Do you like driving? Yes, if it’s cricket. No, if it’s a car. And a big no if it’s a car in Coimbatore. The city in which I grew up. The roads are a mechanised forest of wheels. The huge state buses are like giant whales overrun by teeming shoals of sardines — the sardines, of course, being the two-wheelers.

When I was a teacher back in the 1980s, owning a car didn’t figure on the list of one’s aspirations simply because, like a dream, it was unattainable. In 2006, however, when the middle class was starting to enjoy a surge in buying power, a former vastly junior colleague of mine purchased a car. More for making a status statement, I’d like to think, than for any practical purpose, because why does one really want to have a car when one lives on the school campus and home is a cottage a mere five-minute walk away down a non-driveable road?

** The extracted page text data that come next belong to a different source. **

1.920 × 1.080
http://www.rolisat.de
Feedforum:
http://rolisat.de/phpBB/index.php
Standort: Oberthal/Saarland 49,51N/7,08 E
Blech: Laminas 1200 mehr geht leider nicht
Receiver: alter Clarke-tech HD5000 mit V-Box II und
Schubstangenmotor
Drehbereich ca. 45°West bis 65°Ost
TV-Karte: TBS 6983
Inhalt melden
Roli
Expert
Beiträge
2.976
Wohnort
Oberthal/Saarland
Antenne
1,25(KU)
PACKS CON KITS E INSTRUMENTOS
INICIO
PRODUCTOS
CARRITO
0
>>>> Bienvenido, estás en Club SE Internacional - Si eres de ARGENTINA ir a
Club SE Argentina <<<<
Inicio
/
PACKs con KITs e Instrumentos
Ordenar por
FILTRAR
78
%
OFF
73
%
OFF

He did tell me recently, when we met up after two decades, that he and the family engaged in some ‘pretty solid’ inter-state driving during the winter months (when schools in the hills take a much longer break than the schools down in the plains). So I may be wrong as to why the car was bought in the first place.

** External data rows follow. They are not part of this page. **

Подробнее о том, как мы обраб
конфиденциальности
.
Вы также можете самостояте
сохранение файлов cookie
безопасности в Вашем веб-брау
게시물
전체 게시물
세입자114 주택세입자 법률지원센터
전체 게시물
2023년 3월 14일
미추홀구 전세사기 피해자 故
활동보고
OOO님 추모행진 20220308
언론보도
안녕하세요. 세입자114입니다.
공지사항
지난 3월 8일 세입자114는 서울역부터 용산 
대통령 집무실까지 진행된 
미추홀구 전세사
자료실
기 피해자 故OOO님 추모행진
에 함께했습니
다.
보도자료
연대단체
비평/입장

Any way, one day, the family of four (three physically present in the car; the fourth still cushioned in the womb) was making a return trip to the hill school at which they worked. They had journeyed down 84km to the flatlands to visit a friend. A rare visit, but circumstantially overdue. They had spent a pleasant night and were now heading back to school. Mainly, there was the small matter of a meeting to attend. The meeting had been scheduled for an afternoon hour, but had, for some inexplicable logistical reason, been brought forward. This, in turn, necessitated a bit of a rush; keeping one eye on the dashboard clock.

Clear demarcation

The scenery as one drives up the hill is, on a clear day, quite breathtaking. On a misty day, it possesses a ghoulish eeriness, as lush green tea bushes, sloping for miles and miles, appear and then vanish before the eye, or when the edge of the road suddenly becomes clearly demarcated and in that mist-cleared instant one perceives how steep the drop is way, way below. On misty days, progress is cut to a minimum as speed is, sensibly, reduced.

On this day, however, the sun was ablaze in an azure sky and the higher one drove the rarer the atmosphere became — and chillier. At some point, near the 43rd kilometre, the wife from the back seat said: “Pass us the water, we are thirsty.” Or something to that effect. And he mechanically reached out, picked up the bottle lying on the passenger seat and turning his head for a mere two seconds looked back and like a relay runner ‘handed the baton over’ to waiting hands. Then he looked in front again. Two seconds later.

“What are the thoughts that go through your mind as you hurtle over the edge?” I asked both him and his wife.

Both shook their heads and said they couldn’t remember a thing, they couldn’t remember thinking anything. It all just happened so fast. One minute they were about to negotiate a sharp bend the next they were struggling to free themselves from a horribly mangled piece of tin, 200 metres below.

A clump of trees had checked the car’s fall.

Beyond the cluster of trees lay a sheer drop and almost certain death. In the strangest irony, a funeral procession passing by put the body down; mourners became rescue squad. It was they who helped deliver three victims trapped in a horribly mangled tin cage from the jaws of death.

Sometimes, as they say, you’re lucky enough to live to tell the tale. Life and death, separated by mere millimetres.

Kevin Martin is a journalist based in Sydney, Australia.